Title: Shielded electric connector and wire connecting method

Description:
BACKGROUND OF THE INVENTION 
     1. Field of the Invention 
     The present invention relates to a shielded electric connector which reduces radio-frequency and electromagnetic interferences, and a wire connecting method therefor. 
     2. Description of the Prior Art 
     Heretofore, in an electric connector for use in computer equipment, by way of example, noise has entered an electronic signal transmitted by an electric cable or the like, due to a radio frequency or any other electromagnetic wave carried in the air, and the computer equipment or the like has experienced interference. Accordingly, it has been necessary to take a measure against such electromagnetic interferences.

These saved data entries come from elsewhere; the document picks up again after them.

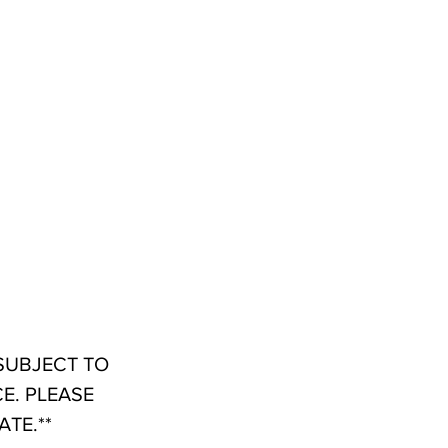
 SUBJECT TO
E. PLEASE
TE.**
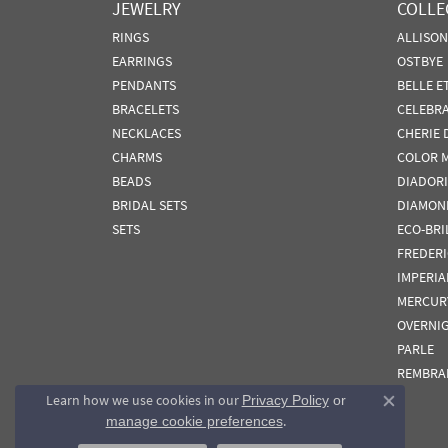
JEWELRY
COLLE
RINGS
ALLISO
EARRINGS
OSTBYE
PENDANTS
BELLE E
BRACELETS
CELEBR
NECKLACES
CHERIE 
CHARMS
COLOR 
BEADS
DIADORI
BRIDAL SETS
DIAMON
SETS
ECO-BRI
FREDER
IMPERIA
MERCUR
OVERNI
PARLE
REMBRA
Learn how we use cookies in our
Privacy Policy
or
Close co
.
manage cookie preferences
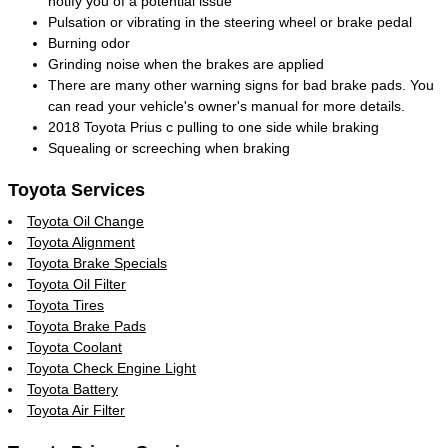
notify you of a potential issue
Pulsation or vibrating in the steering wheel or brake pedal
Burning odor
Grinding noise when the brakes are applied
There are many other warning signs for bad brake pads. You
can read your vehicle's owner's manual for more details.
2018 Toyota Prius c pulling to one side while braking
Squealing or screeching when braking
Toyota Services
Toyota Oil Change
Toyota Alignment
Toyota Brake Specials
Toyota Oil Filter
Toyota Tires
Toyota Brake Pads
Toyota Coolant
Toyota Check Engine Light
Toyota Battery
Toyota Air Filter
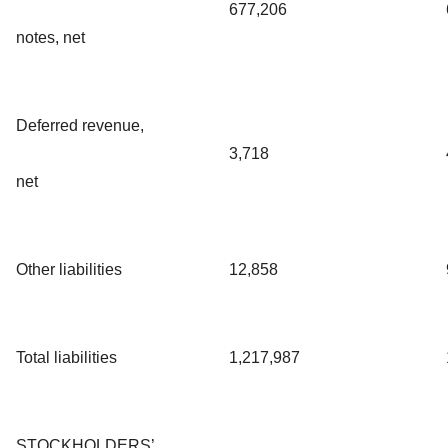
677,206
notes, net
Deferred revenue,
3,718
net
Other liabilities
12,858
Total liabilities
1,217,987
STOCKHOLDERS’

An electric connector with such a countermeasure has hitherto been disclosed in the official gazette of Japanese Patent Application Laid-Open No. 27480/1984. 
     The prior-art shielded electric connector is a shielded electric connector comprising a connector shell of metal material which is coupled to an insulating terminal block for supporting terminals electrically connected to conductors of shielded cable that includes a cable having a plurality of coated conductors, an outer insulating jacket enclosing the conductors, and a shield layer interposed between the conductors and the jacket, the conductors and the shield layers being extended from an end of the insulating jacket. It comprises a pair of metallic shield members which are opposingly arranged between the connector shell and the insulating jacket, means to couple the opposingly-arranged shield members to each other, means to electrically connect the shield members to the connector shell, and an outer insulating shell of unitary structure which encloses the shield members, a part of the connector shell and a part of the insulating jacket. 
     Since the conductors of the cable and the terminals connected with the conductors are substantially completely enclosed with the pair of shield members opposingly arranged, such a prior-art shielded electric connector has the advantage that it can be shielded from electromagnetic waves. 
     The prior-art shielded electric connector as stated above, however, has the following problems: 
     (1) The shield members and the connector shell are constructed by separate elements, and the means for connecting them is soldering, brazing, metal spray, welding, mechanical clamping means, or an electrically-conductive binder. Therefore, the assemblage is laborious, the cost is high, and mass production is impossible. 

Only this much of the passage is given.